Cookie satisfies all kinds of sweet tooth
From her Wellington kitchen, Justine Muollo developed the recipe for a high protein, low carbohydrate, high fibre biscuit seven years ago that diabetics, gym bunnies and coeliacs could enjoy.
She now manufactures at least 100,000 units a week of the baked product, called The Protein Cookie, at a Ngauranga factory.
The one-woman healthy biscuit business turns over more than $2 million a year, exporting to four countries with a new factory recently established in Italy to meet demand from the European market.
Muollo, who grew up in Island Bay, first entered the baked goods market with the Biscotti Spoon, a three dimensional spoon she developed in the late 1990s to serve with coffee. It won "best grocery product on the market world wide" at the 2002 global food professionals awards Sial D'Or in Paris.
"My forte is development, I love it. I developed a Christmas pudding flavoured spoon that [United Kingdom supermarket] Waitrose snapped up. The six pack I developed for them sold about 30,000 units in the Christmas of 2002."
However, she hit tough times when a designer she had contracted to build a manufacturing machine did not deliver what she'd hoped. She refused to pay. It wound up in the High Court at Auckland and she eventually won in the Court of Appeal, but after the stress she took a year off. During that time she created The Protein Cookie.

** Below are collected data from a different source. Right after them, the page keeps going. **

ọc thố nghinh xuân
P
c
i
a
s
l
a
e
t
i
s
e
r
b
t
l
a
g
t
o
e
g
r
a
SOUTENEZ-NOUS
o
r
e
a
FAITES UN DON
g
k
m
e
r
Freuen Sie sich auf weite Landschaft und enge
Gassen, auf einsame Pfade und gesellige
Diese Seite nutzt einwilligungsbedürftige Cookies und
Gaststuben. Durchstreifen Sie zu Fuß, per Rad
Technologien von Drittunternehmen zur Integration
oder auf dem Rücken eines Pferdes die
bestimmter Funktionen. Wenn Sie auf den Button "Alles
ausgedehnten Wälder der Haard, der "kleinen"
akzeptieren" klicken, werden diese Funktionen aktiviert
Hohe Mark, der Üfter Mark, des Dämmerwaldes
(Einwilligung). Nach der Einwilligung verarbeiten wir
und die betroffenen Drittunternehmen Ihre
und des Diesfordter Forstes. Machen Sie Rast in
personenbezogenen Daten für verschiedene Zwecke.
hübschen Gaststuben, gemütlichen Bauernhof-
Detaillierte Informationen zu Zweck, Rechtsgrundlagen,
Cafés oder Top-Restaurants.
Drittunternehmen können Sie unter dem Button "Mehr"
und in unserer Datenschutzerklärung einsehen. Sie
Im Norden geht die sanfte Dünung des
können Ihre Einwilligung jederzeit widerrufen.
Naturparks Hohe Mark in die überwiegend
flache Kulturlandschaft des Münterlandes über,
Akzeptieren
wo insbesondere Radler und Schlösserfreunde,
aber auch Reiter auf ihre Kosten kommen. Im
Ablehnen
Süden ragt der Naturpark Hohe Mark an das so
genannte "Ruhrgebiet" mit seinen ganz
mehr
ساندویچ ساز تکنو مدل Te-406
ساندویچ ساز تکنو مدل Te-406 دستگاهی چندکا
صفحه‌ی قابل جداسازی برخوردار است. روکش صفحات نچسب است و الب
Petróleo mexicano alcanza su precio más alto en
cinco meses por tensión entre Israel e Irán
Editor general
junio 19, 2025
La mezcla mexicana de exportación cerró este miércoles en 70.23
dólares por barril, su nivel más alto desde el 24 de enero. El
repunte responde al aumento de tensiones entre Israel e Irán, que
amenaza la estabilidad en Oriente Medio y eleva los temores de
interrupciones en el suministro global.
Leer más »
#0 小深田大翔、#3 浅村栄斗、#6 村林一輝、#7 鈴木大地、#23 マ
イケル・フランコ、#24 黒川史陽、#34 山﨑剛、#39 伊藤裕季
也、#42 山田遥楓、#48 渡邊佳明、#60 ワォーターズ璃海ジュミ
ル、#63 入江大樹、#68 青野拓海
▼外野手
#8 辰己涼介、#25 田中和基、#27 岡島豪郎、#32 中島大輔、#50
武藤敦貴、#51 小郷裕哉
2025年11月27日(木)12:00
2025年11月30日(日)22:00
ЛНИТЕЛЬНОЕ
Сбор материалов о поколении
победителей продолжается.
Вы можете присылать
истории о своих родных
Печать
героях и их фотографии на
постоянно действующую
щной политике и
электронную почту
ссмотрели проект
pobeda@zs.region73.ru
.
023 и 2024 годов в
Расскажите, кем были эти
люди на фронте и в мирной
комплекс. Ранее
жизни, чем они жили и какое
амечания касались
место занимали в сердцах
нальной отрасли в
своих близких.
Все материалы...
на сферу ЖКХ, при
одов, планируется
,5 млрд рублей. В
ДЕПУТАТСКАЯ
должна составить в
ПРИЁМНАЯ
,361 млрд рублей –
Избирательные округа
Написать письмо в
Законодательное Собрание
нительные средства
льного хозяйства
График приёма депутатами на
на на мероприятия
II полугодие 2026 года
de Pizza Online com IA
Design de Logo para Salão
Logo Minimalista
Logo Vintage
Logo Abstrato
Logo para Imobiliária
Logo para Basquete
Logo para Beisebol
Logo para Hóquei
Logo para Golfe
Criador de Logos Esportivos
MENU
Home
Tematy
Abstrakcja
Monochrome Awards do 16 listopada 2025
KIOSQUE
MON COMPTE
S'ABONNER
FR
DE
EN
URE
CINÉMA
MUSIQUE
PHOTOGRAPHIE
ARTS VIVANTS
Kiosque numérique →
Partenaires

"I saw a gap in the market. Wheat and gluten-free products were on the rise and so was diabetes.
"There were a few wheat and gluten-free products on the market and I thought, wouldn't it be great if they were protein fortified and low carbohydrate? A lot of people are getting sick of protein bars and shakes."

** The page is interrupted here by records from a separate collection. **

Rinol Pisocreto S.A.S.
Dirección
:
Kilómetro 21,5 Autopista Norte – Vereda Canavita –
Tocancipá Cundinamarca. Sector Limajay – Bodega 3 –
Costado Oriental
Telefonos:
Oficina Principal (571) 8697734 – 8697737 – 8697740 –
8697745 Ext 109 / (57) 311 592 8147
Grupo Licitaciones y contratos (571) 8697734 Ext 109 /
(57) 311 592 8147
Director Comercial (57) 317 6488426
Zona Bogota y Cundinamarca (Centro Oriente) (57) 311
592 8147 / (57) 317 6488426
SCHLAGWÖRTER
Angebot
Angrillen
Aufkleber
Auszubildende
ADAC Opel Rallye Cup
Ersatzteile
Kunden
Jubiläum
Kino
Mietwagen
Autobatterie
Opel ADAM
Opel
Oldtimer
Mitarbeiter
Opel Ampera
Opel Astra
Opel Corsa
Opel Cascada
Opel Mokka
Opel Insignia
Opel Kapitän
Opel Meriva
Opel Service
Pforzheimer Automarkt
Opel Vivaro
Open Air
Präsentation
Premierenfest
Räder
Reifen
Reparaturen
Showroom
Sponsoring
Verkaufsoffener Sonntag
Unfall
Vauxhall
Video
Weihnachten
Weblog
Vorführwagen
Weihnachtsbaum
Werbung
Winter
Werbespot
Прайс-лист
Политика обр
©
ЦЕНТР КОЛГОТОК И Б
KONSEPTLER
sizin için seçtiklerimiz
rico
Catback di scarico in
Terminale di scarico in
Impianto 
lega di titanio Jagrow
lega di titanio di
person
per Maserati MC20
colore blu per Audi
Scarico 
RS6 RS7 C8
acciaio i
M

It took around 40 baking runs to get each flavour perfect. "I just experiment, test bake, taste test, do moisture checks, shelf-life checks. It's hard work but I absolutely love it."
Muollo said she had not had any help from outside investors to grow the business, which used packaging machines she bought from Spain for around $250,000. The large ovens used in the factory are $180,000 each.

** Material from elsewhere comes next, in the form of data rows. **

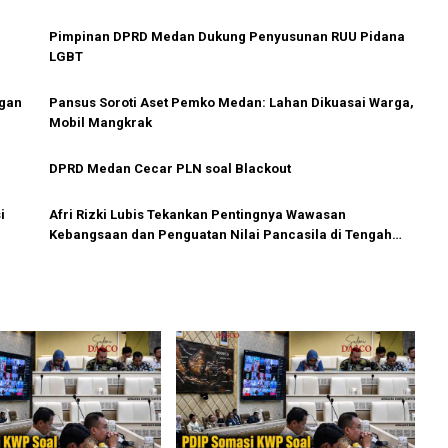
Pimpinan DPRD Medan Dukung Penyusunan RUU Pidana
LGBT
ngan
Pansus Soroti Aset Pemko Medan: Lahan Dikuasai Warga,
Mobil Mangkrak
DPRD Medan Cecar PLN soal Blackout
i
Afri Rizki Lubis Tekankan Pentingnya Wawasan
Kebangsaan dan Penguatan Nilai Pancasila di Tengah
Era Digital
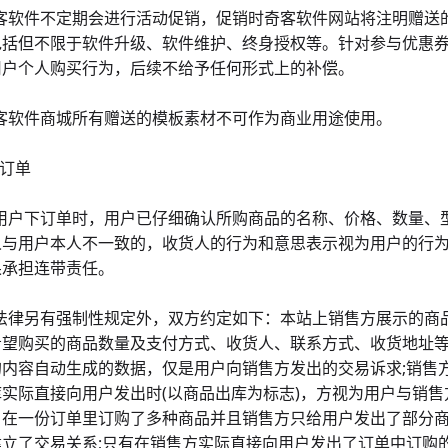
5奇客软件不定期会进行活动促销，促销时奇客软件网站将注明赠
包括但不限于软件升级、软件维护、终身授权等。针对参与优惠券
用户个人购买行为，后续不给予任何形式上的补偿。
奇客软件商城所有赠送的模板素材不可作为商业用途使用。
 订单
1在用户下订单时，用户已仔细确认所购商品的名称、价格、数量
人与用户本人不一致的，收货人的行为和意思表示视为用户的行
果承担连带责任。
2除法律另有强制性规定外，双方约定如下：本站上销售方展示的
希望购买的商品数量及支付方式、收货人、联系方式、收货地址等
的内容自动生成的数据，仅是用户向销售方发出的交易诉求;销售
库实际直接向用户发出时(以商品出库为标志)，方视为用户与销售
户在一份订单里订购了多种商品并且销售方只给用户发出了部分
建立了交易关系;只有在销售方实际直接向用户发出了订单中订购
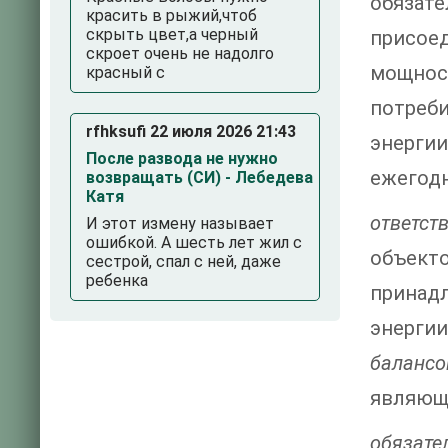
обязате
красить в рыжий,чтоб
скрыть цвет,а черный
присое
скроет очень не надолго
мощно
красный с
потреби
rfhksufi 22 июля 2026 21:43
энерги
После развода не нужно
ежегод
возвращать (СИ) - Лебедева
Катя
ответст
И этот измену называет
ошибкой. А шесть лет жил с
объек
сестрой, спал с ней, даже
ребенка
принадл
энергии
балансо
являющ
обязате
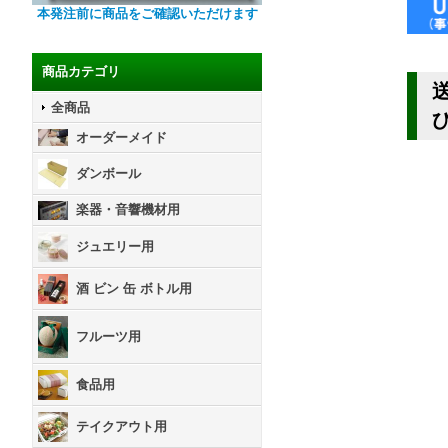
本発注前に商品をご確認いただけます
商品カテゴリ
全商品
オーダーメイド
ダンボール
楽器・音響機材用
ジュエリー用
酒 ビン 缶 ボトル用
フルーツ用
食品用
テイクアウト用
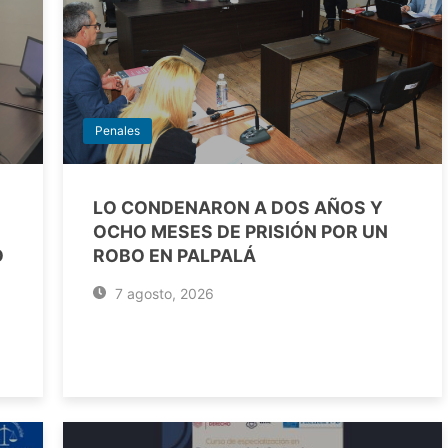
Penales
LO CONDENARON A DOS AÑOS Y
OCHO MESES DE PRISIÓN POR UN
O
ROBO EN PALPALÁ
7 agosto, 2026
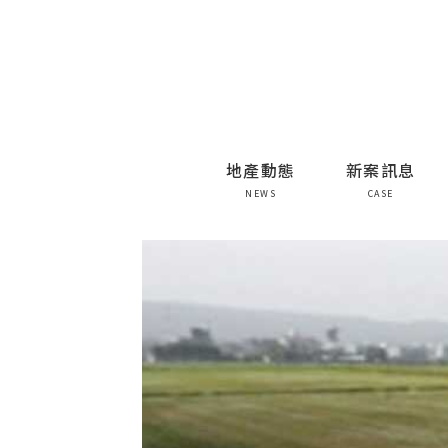
地產動態
新案訊息
NEWS
CASE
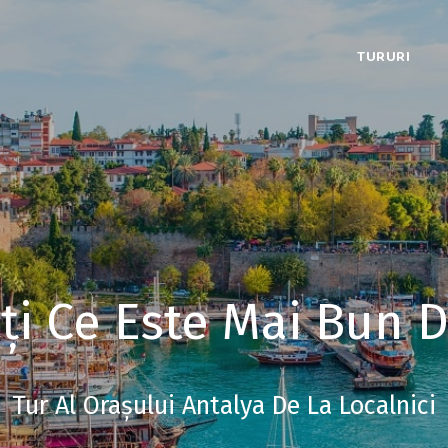
TURURI
ți Ce Este Mai Bun D
Tur Al Orașului Antalya De La Localnici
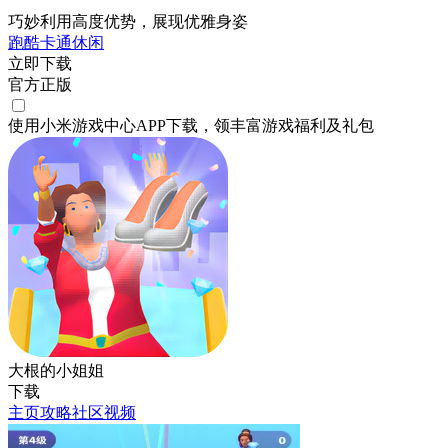
巧妙利用高度优势，展现优雅身姿
跑酷
卡通
休闲
立即下载
官方正版
使用小米游戏中心APP
下载
，领丰富游戏
福利
及
礼包
大根的小姐姐
下载
主页
攻略
社区
视频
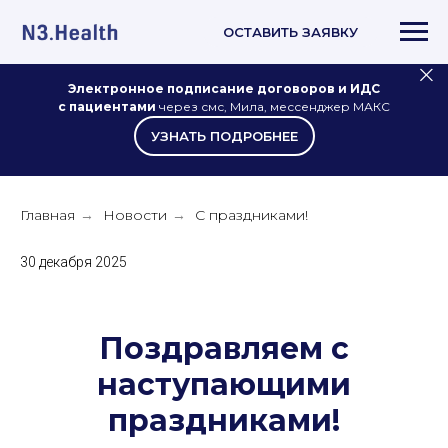
ОСТАВИТЬ ЗАЯВКУ
Электронное подписание договоров и ИДС
с пациентами
через смс, Мила, мессенджер МАКС
УЗНАТЬ ПОДРОБНЕЕ
Главная
Новости
С праздниками!
→
→
30 декабря 2025
Поздравляем с
наступающими
праздниками!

"It's just been myself all the way. I've had to learn as I went, I didn't have anybody to help me out."
The Protein Cookie is sold in supermarkets and health food stores nationwide. Private labelling was proving lucrative, baking and packaging her products with another company's brand name. She previously supplied Starbucks with individually-wrapped biscuits she custom-developed for the coffee chain and produces biscuits for supplement brand PeakFuel, and makes Australian slimming business BodyTrim's cookies sold in Coles and Woolworths.
She is looking for a new Wellington factory, with a desire to keep production in New Zealand. She has just returned from a six-month stint in Europe where she is establishing a factory in Italy specifically to service the European market and cut down on freight costs.
"I'm always looking at what is on the market, what the trends are, what consumers are wanting. The food industry and manufacturing food is very, very hard - you've always got to be on the ball. My passion is food and baking and I also like to have a bit of a challenge."